Dupixent to remain first choice in EoE

Until Celldex’s decision to discontinue barzolvolimab in EoE, the company was looking to enter a market dominated by Sanofi and Regeneron’s Dupixent (dupilumab), which was the first treatment available for the indication in the US in May 2022. It has since been approved in the paediatric population in January 2024.

The best-selling interleukin-4 (IL-4) and interleukin-13 (IL-13)-targeting mAb made Sanofi $14.1bn in 2024, with GlobalData’s analysts estimating that the drug’s sales will increase to $25.3bn in 2031 – pulling in numbers similar to Merck’s all-time best-seller Keytruda, which made the company $29.5bn in 2024.

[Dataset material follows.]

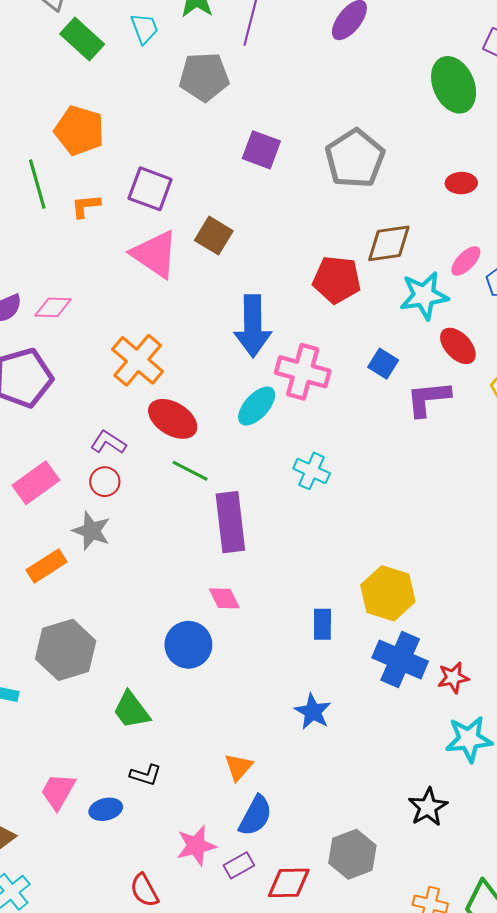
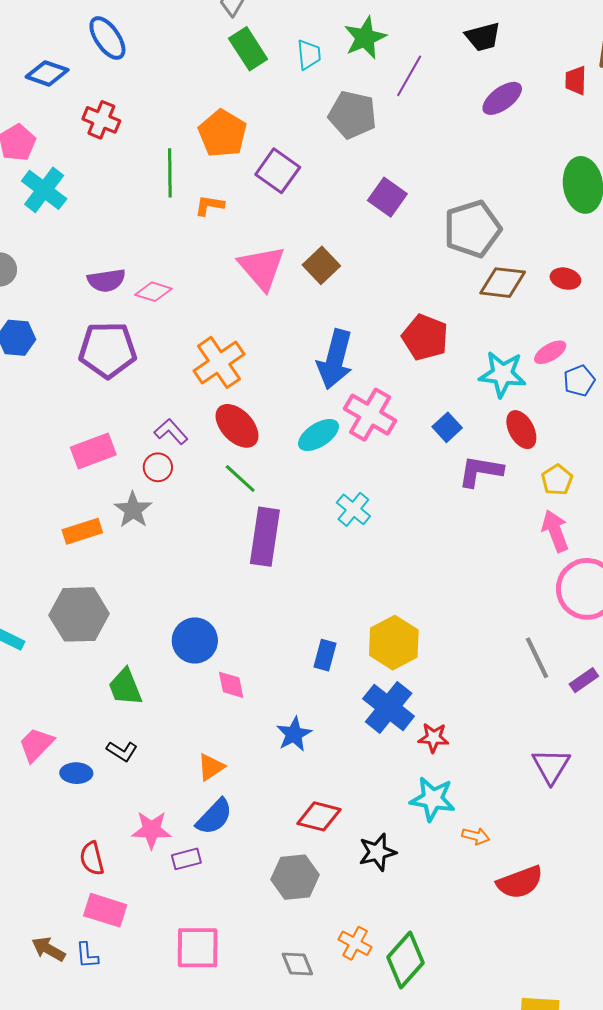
purple square: (150, 189) -> (278, 171), moved
brown diamond: (389, 243) -> (503, 283), moved
pink diamond: (224, 598) -> (231, 685), moved
red diamond: (289, 883) -> (319, 816), moved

GlobalData is the parent company of Clinical Trials Arena.

However, Sanofi and Regeneron could soon face competition from AstraZeneca and Amgen’s Tezspire (tezepelumab) in this indication, as the drug is currently being assessed in the Phase III CROSSING (NCT05583227) study, with a primary completion date set to 16 July 2026.

Having been previously approved in a range of respiratory, dermatological and ear, nose & throat disorders, Tezspire hit blockbuster status in 2024 – earning $1.2bn.

Takeda’s Eohilia (budesonide oral suspension) was also approved by the US Food and Drug Administration (FDA) in February 2024.

This competition is reflected in GlobalData’s market estimate for EoE, with analysts forecasting that the indication’s worth will grow to $1.2bn – primarily driven by the proposed introduction of late-stage candidates.